#### [WHAT IS NEEDED]
Please give, exactly as they appear below, the line with "придется общаться с поставщиками и" and every line after it through the final one, and nothing else.

#### [SUPPLIED MATERIAL]
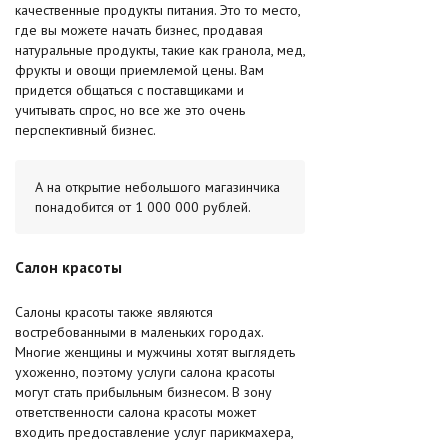
качественные продукты питания. Это то место,
где вы можете начать бизнес, продавая
натуральные продукты, такие как гранола, мед,
фрукты и овощи приемлемой цены. Вам
придется общаться с поставщиками и
учитывать спрос, но все же это очень
перспективный бизнес.
А на открытие небольшого магазинчика
понадобится от 1 000 000 рублей.
Салон красоты
Салоны красоты также являются
востребованными в маленьких городах.
Многие женщины и мужчины хотят выглядеть
ухоженно, поэтому услуги салона красоты
могут стать прибыльным бизнесом. В зону
ответственности салона красоты может
входить предоставление услуг парикмахера,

#### [EXERCISE ANSWER]
придется общаться с поставщиками и
учитывать спрос, но все же это очень
перспективный бизнес.
А на открытие небольшого магазинчика
понадобится от 1 000 000 рублей.
Салон красоты
Салоны красоты также являются
востребованными в маленьких городах.
Многие женщины и мужчины хотят выглядеть
ухоженно, поэтому услуги салона красоты
могут стать прибыльным бизнесом. В зону
ответственности салона красоты может
входить предоставление услуг парикмахера,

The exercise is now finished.